**What to do:** All lines in the material containing the word "rights" need to be copied.

**Records for this task:**
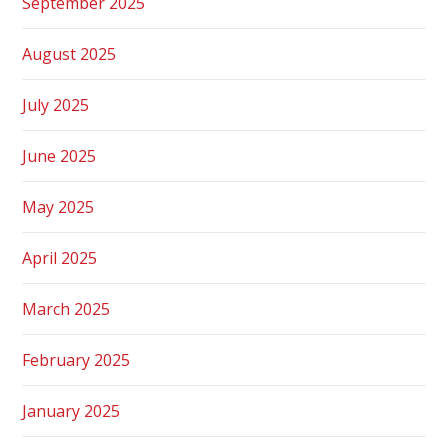
September 2025
August 2025
July 2025
June 2025
May 2025
April 2025
March 2025
February 2025
January 2025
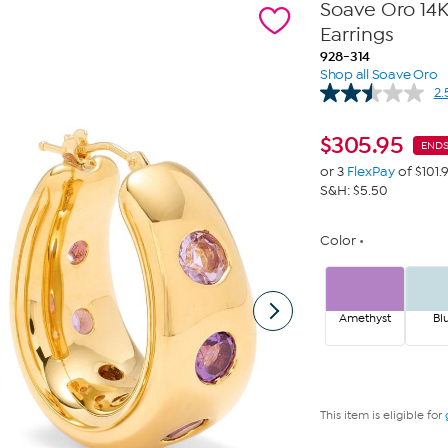
Soave Oro 14
Earrings
928-314
Shop all Soave Oro
2.
$
305.95
END
or 3
FlexPay
of $101.
S&H: $5.50
Color
Amethyst
Bl
This item is eligible for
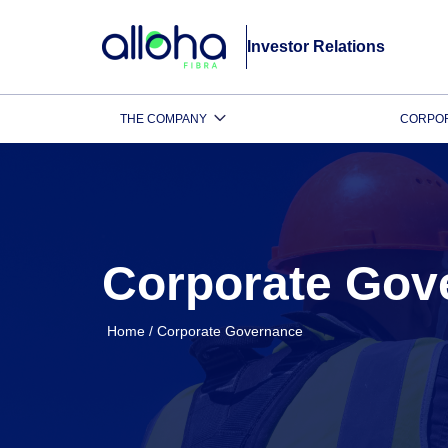
Investor Relations
THE COMPANY
CORPO
Corporate Gov
Home
/
Corporate Governance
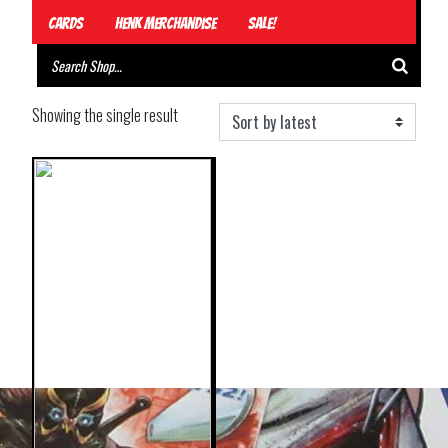
Cards
Henk Merchandise
Sale!
Showing the single result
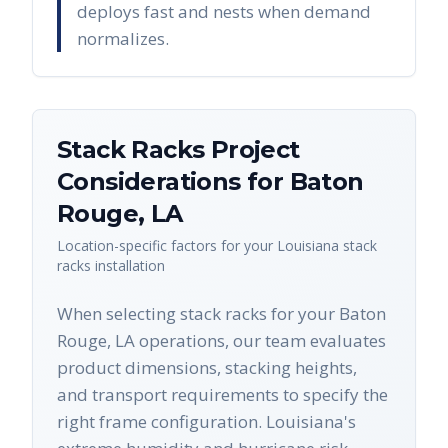
deploys fast and nests when demand
normalizes.
Stack Racks
Project
Considerations for
Baton
Rouge
,
LA
Location-specific factors for your
Louisiana
stack
racks
installation
When selecting stack racks for your Baton
Rouge, LA operations, our team evaluates
product dimensions, stacking heights,
and transport requirements to specify the
right frame configuration. Louisiana's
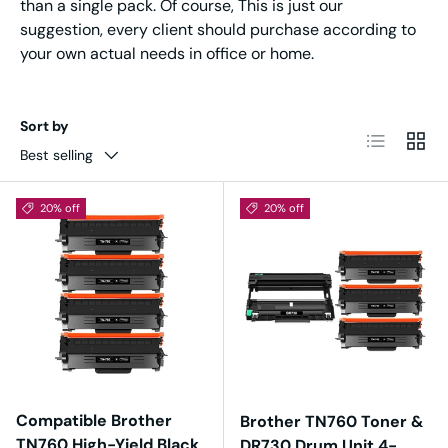
than a single pack. Of course, This is just our
suggestion, every client should purchase according to
your own actual needs in office or home.
Sort by
List
Grid
Best selling
20% off
20% off
Compatible Brother
Brother TN760 Toner &
TN760 High-Yield Black
DR730 Drum Unit 4-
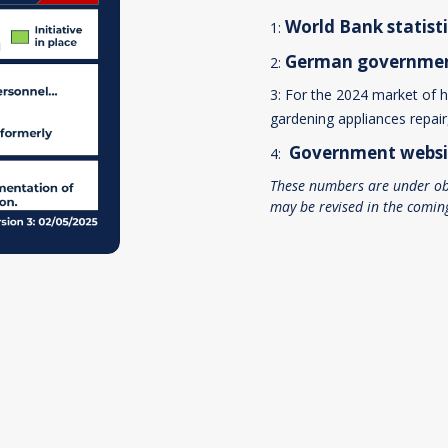
World Bank
statist
1:
German
governme
2:
3: For the 2024 market of 
gardening appliances repai
Government
websi
4:
These numbers are under ob
may be revised in the comin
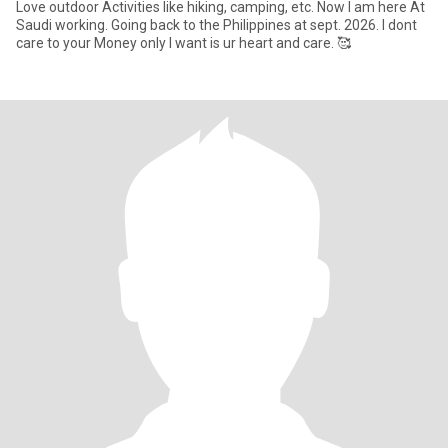
Love outdoor Activities like hiking, camping, etc. Now I am here At
Saudi working. Going back to the Philippines at sept. 2026. I dont
care to your Money only I want is ur heart and care. 🥰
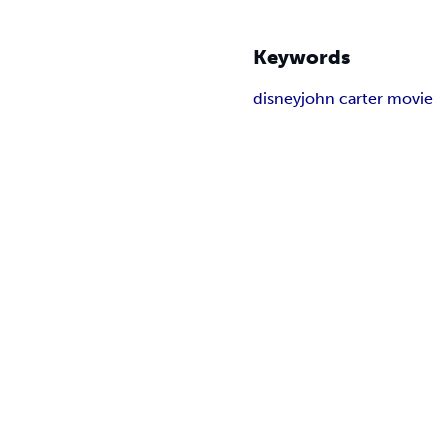
Keywords
disney
john carter movie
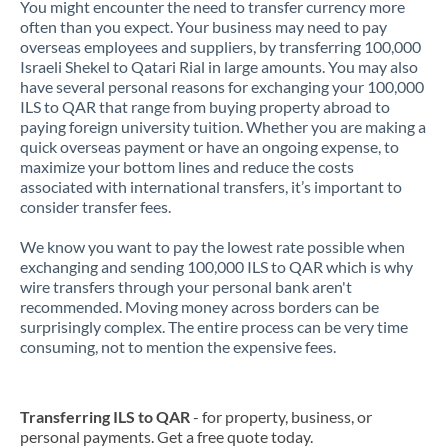
You might encounter the need to transfer currency more
often than you expect. Your business may need to pay
overseas employees and suppliers, by transferring 100,000
Israeli Shekel to Qatari Rial in large amounts. You may also
have several personal reasons for exchanging your 100,000
ILS to QAR that range from buying property abroad to
paying foreign university tuition. Whether you are making a
quick overseas payment or have an ongoing expense, to
maximize your bottom lines and reduce the costs
associated with international transfers, it’s important to
consider transfer fees.
We know you want to pay the lowest rate possible when
exchanging and sending 100,000 ILS to QAR which is why
wire transfers through your personal bank aren't
recommended. Moving money across borders can be
surprisingly complex. The entire process can be very time
consuming, not to mention the expensive fees.
Transferring ILS to QAR
- for property, business, or
personal payments. Get a free quote today.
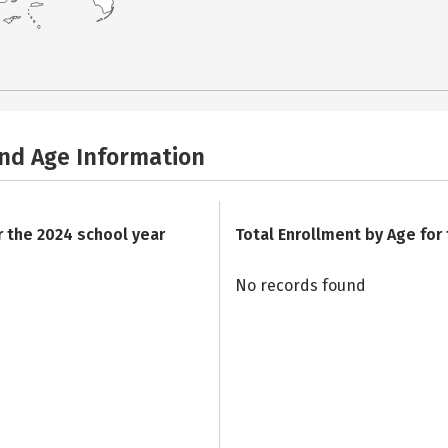
and Age Information
r the 2024 school year
Total Enrollment by Age for
No records found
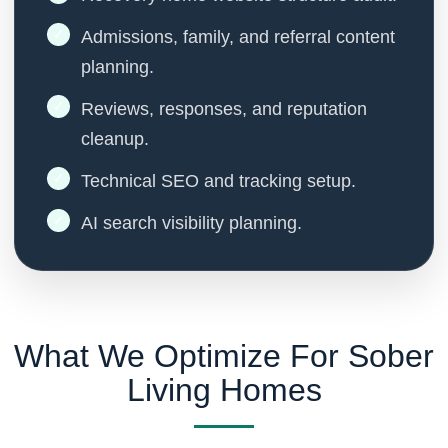
Admissions, family, and referral content
planning.
Reviews, responses, and reputation
cleanup.
Technical SEO and tracking setup.
AI search visibility planning.
What We Optimize For Sober
Living Homes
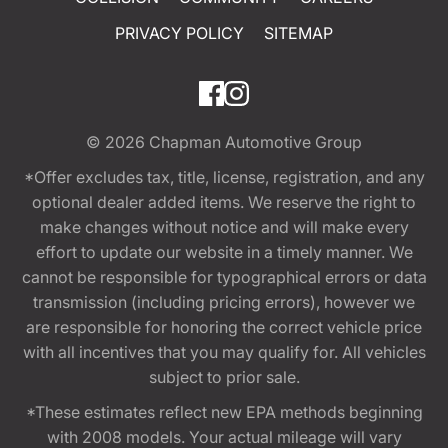
PRIVACY POLICY
SITEMAP
© 2026
Chapman Automotive Group
*Offer excludes tax, title, license, registration, and any
optional dealer added items. We reserve the right to
make changes without notice and will make every
effort to update our website in a timely manner. We
cannot be responsible for typographical errors or data
transmission (including pricing errors), however we
are responsible for honoring the correct vehicle price
with all incentives that you may qualify for. All vehicles
subject to prior sale.
*These estimates reflect new EPA methods beginning
with 2008 models. Your actual mileage will vary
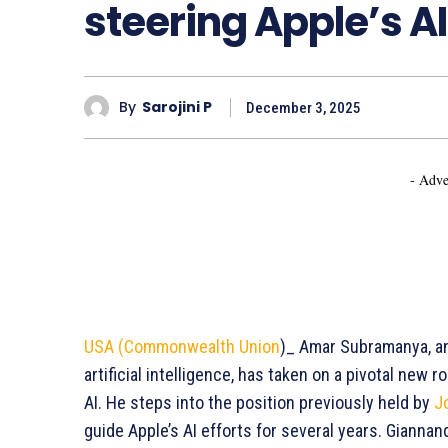
steering Apple’s AI
By
Sarojini P
December 3, 2025
- Adve
USA (Commonwealth Union
)_ Amar Subramanya, an 
artificial intelligence, has taken on a pivotal new
AI. He steps into the position previously held by
J
guide Apple’s AI efforts for several years. Gianna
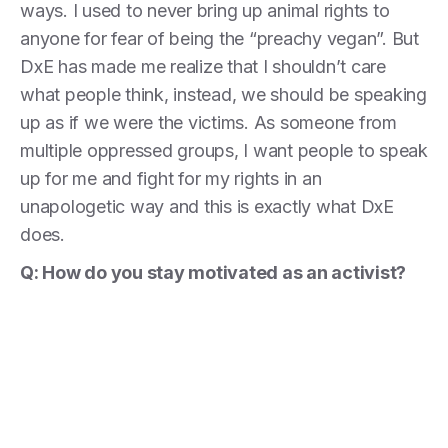
ways. I used to never bring up animal rights to
anyone for fear of being the “preachy vegan”. But
DxE has made me realize that I shouldn’t care
what people think, instead, we should be speaking
up as if we were the victims. As someone from
multiple oppressed groups, I want people to speak
up for me and fight for my rights in an
unapologetic way and this is exactly what DxE
does.
Q: How do you stay motivated as an activist?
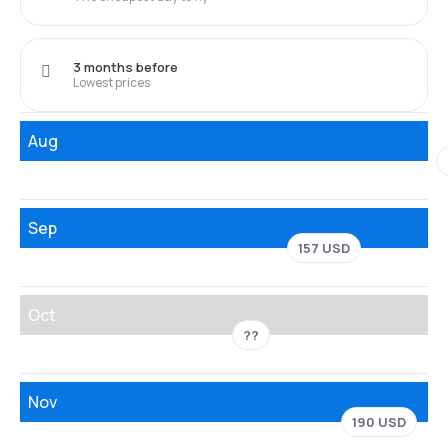
3 months before
Lowest prices
Aug
Sep
157 USD
Oct
??
Nov
190 USD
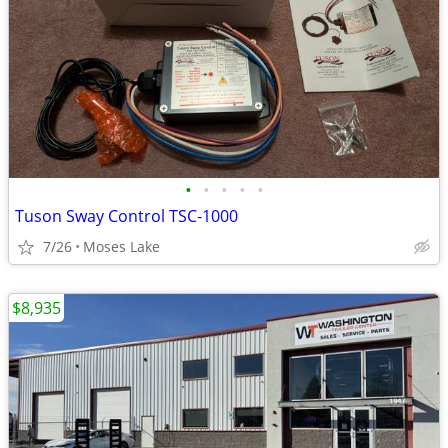
•
•
•
•
•
Tuson Sway Control TSC-1000
7/26
Moses Lake
$8,935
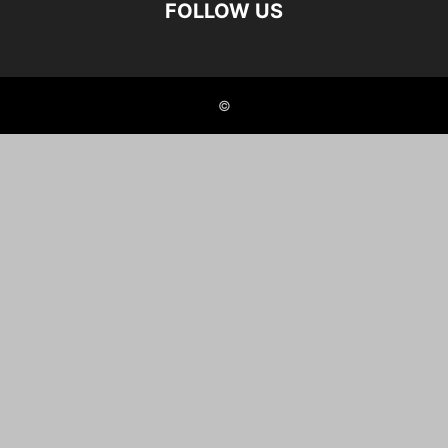
FOLLOW US
©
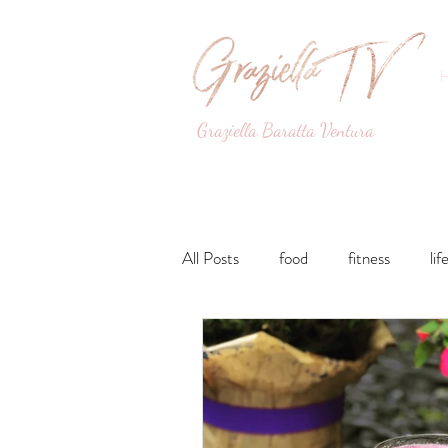
Graziella Baratta Ventura
Dance, Fitness, Nutri
All Posts
food
fitness
lif
Lunches and Dinners
Breakfa
lifestyle
Drinks
Sweets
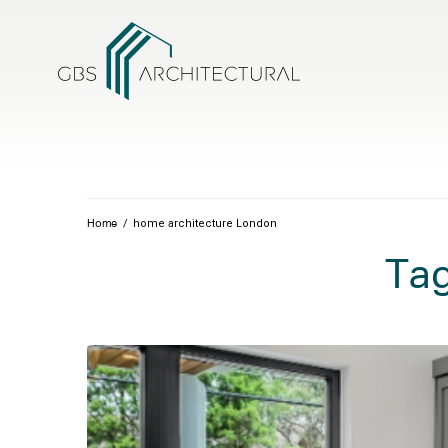
/
home architecture London
Home
Ta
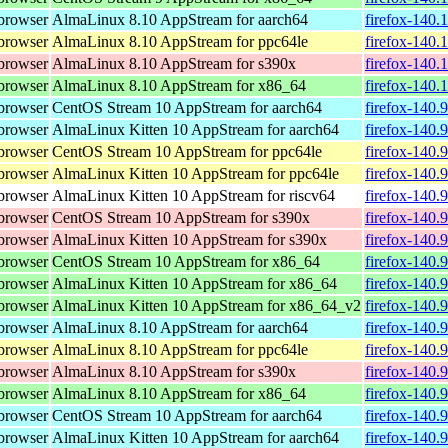
browser
AlmaLinux 8.10 AppStream for aarch64
firefox-140.
browser
AlmaLinux 8.10 AppStream for ppc64le
firefox-140.
browser
AlmaLinux 8.10 AppStream for s390x
firefox-140.
browser
AlmaLinux 8.10 AppStream for x86_64
firefox-140.
browser
CentOS Stream 10 AppStream for aarch64
firefox-140.
browser
AlmaLinux Kitten 10 AppStream for aarch64
firefox-140.
browser
CentOS Stream 10 AppStream for ppc64le
firefox-140.
browser
AlmaLinux Kitten 10 AppStream for ppc64le
firefox-140.
browser
AlmaLinux Kitten 10 AppStream for riscv64
firefox-140.
browser
CentOS Stream 10 AppStream for s390x
firefox-140.
browser
AlmaLinux Kitten 10 AppStream for s390x
firefox-140.
browser
CentOS Stream 10 AppStream for x86_64
firefox-140.
browser
AlmaLinux Kitten 10 AppStream for x86_64
firefox-140.
browser
AlmaLinux Kitten 10 AppStream for x86_64_v2
firefox-140.
browser
AlmaLinux 8.10 AppStream for aarch64
firefox-140.
browser
AlmaLinux 8.10 AppStream for ppc64le
firefox-140.
browser
AlmaLinux 8.10 AppStream for s390x
firefox-140.
browser
AlmaLinux 8.10 AppStream for x86_64
firefox-140.
browser
CentOS Stream 10 AppStream for aarch64
firefox-140.
browser
AlmaLinux Kitten 10 AppStream for aarch64
firefox-140.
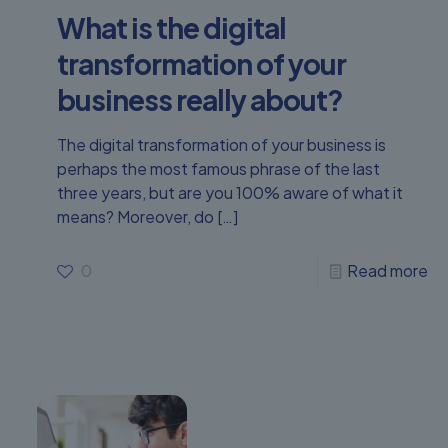
What is the digital
transformation of your
business really about?
The digital transformation of your business is
perhaps the most famous phrase of the last
three years, but are you 100% aware of what it
means? Moreover, do
[…]
0
Read more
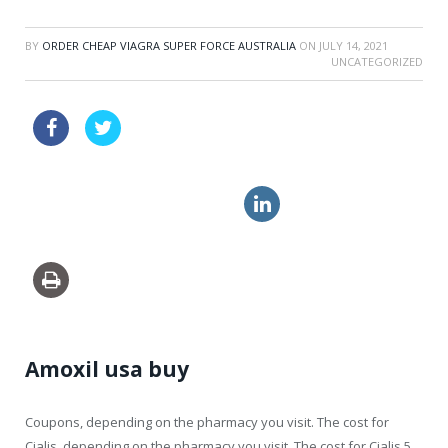
BY
ORDER CHEAP VIAGRA SUPER FORCE AUSTRALIA
ON
JULY 14, 2021
UNCATEGORIZED
vibramycin approved pharmacy
cheap canadian pharmacy cialis
viagra online order
Amoxil usa buy
Coupons, depending on
the pharmacy you visit. The cost for
Cialis, depending on the pharmacy you visit. The cost for Cialis
5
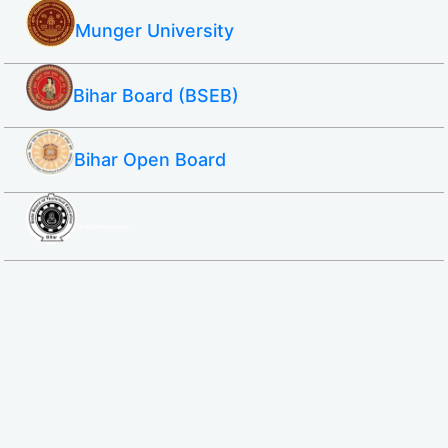
Munger University
Bihar Board (BSEB)
Bihar Open Board
SBTE ITI & Polytechnic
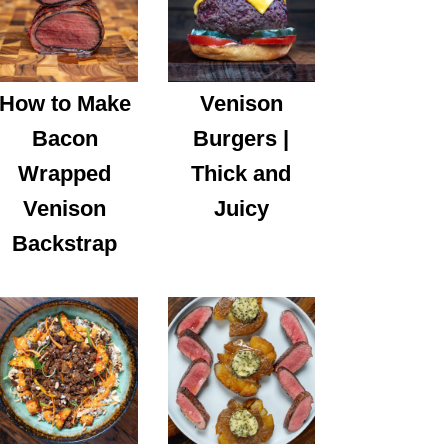
How to Make
Venison
Bacon
Burgers |
Wrapped
Thick and
Venison
Juicy
Backstrap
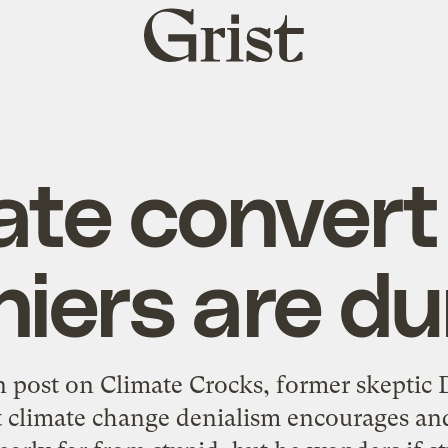
Grist
home
ate convert
niers are d
n post
on Climate Crocks, former skeptic D
t climate change denialism encourages and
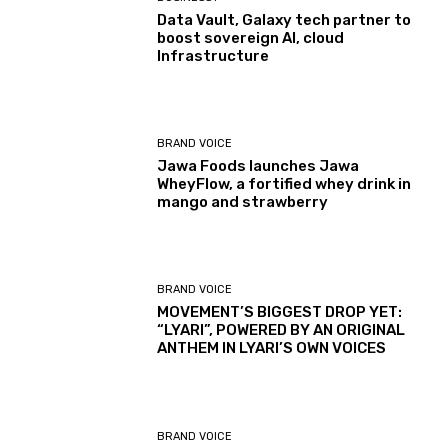
Data Vault, Galaxy tech partner to
boost sovereign AI, cloud
Infrastructure
BRAND VOICE
Jawa Foods launches Jawa
WheyFlow, a fortified whey drink in
mango and strawberry
BRAND VOICE
MOVEMENT’S BIGGEST DROP YET:
“LYARI”, POWERED BY AN ORIGINAL
ANTHEM IN LYARI’S OWN VOICES
BRAND VOICE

**Response area:**
ways. I used to never bring up animal rights to
up for me and fight for my rights in an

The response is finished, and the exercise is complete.